That's minimally group_by, but the true power of group_by is unveiled only when it is coupled with mutate and summarise functions.

Mutate function adds a new column based on the given expression while summarise function summarises the dataset based on the given function and let us see the difference in action with the following example.

Let us get the average age of all survivors (and non-survivors): so this must be group_by -ed based on Survived while summarised by Age so that we will get a summarised mean value.for two groups.

In [12]:
train %>% group_by(Survived) %>% summarise(mean(Age))

 #Remember we have got NAs, so mean() wouldn't work and to bypass NAs, na.rm = T must be passed. 

train %>% group_by(Survived) %>% summarise(average_age = mean(Age,na.rm=T))

Survived,mean(Age)
0,
1,


Survived,average_age
0,30.62618
1,28.34369


That's summarise() giving us the summary of the dataframe. If we need to create a new column, values filled for all 891 datapoints, that's where mutate plays its role. Let us create a new column, `Age_Bracket` containing value `Minor` if Age is less than 18 else `Major`

In [13]:
train %>% mutate(Age_Bracket = ifelse(Age < 18, 'Minor','Major')) %>% select(starts_with('Age'))

#In fact this can be coupled with Survivor list to see the impact of this Age_bracket

train %>% 
mutate(Age_Bracket = ifelse(Age < 18, 'Minor','Major')) %>% 
group_by(Survived,Age_Bracket) %>% 
summarise(pnt = (n()/nrow(train))*100)


Age,Age_Bracket
22,Major
38,Major
26,Major
35,Major
35,Major
,
54,Major
2,Minor
27,Major
14,Minor


Survived,Age_Bracket,pnt
0,Major,41.750842
0,Minor,5.836139
0,,14.029181
1,Major,25.701459
1,Minor,6.84624
1,,5.836139


That's how dplyr can get more powerful with group_by coupled with mutate or summarise for feautre engineering and for better data visualization. But this doesn't stop here, because one of the most important function a dataanalyst would require is sorting and that's what `arrange()` does.

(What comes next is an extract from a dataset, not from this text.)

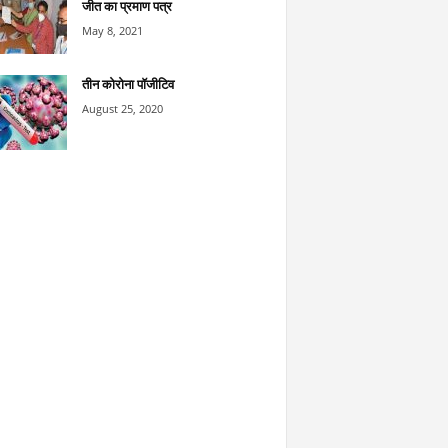
जीत का प्रमाण पत्र
May 8, 2021
तीन कोरोना पॉजीटिव
August 25, 2020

## arrange - in ascending order:

In [14]:
train %>% arrange(Fare) %>% tail(22) #Extracting last 22 results after sorting the fare in asending order

Unnamed: 0,PassengerId,Survived,Pclass,Name,Sex,Age,SibSp,Parch,Ticket,Fare,Cabin,Embarked
870,319,1,1,"Wick, Miss. Mary Natalie",female,31.0,0,2,36928,164.8667,C7,S
871,857,1,1,"Wick, Mrs. George Dennick (Mary Hitchcock)",female,45.0,1,1,36928,164.8667,,S
872,690,1,1,"Madill, Miss. Georgette Alexandra",female,15.0,0,1,24160,211.3375,B5,S
873,731,1,1,"Allen, Miss. Elisabeth Walton",female,29.0,0,0,24160,211.3375,B5,S
874,780,1,1,"Robert, Mrs. Edward Scott (Elisabeth Walton McMillan)",female,43.0,0,1,24160,211.3375,B3,S
875,378,0,1,"Widener, Mr. Harry Elkins",male,27.0,0,2,113503,211.5,C82,C
876,528,0,1,"Farthing, Mr. John",male,,0,0,PC 17483,221.7792,C95,S
877,381,1,1,"Bidois, Miss. Rosalie",female,42.0,0,0,PC 17757,227.525,,C
878,558,0,1,"Robbins, Mr. Victor",male,,0,0,PC 17757,227.525,,C
879,701,1,1,"Astor, Mrs. John Jacob (Madeleine Talmadge Force)",female,18.0,1,0,PC 17757,227.525,C62 C64,C


In [15]:
## Arrange in descending order

train %>% arrange(desc(Age)) %>% head(10)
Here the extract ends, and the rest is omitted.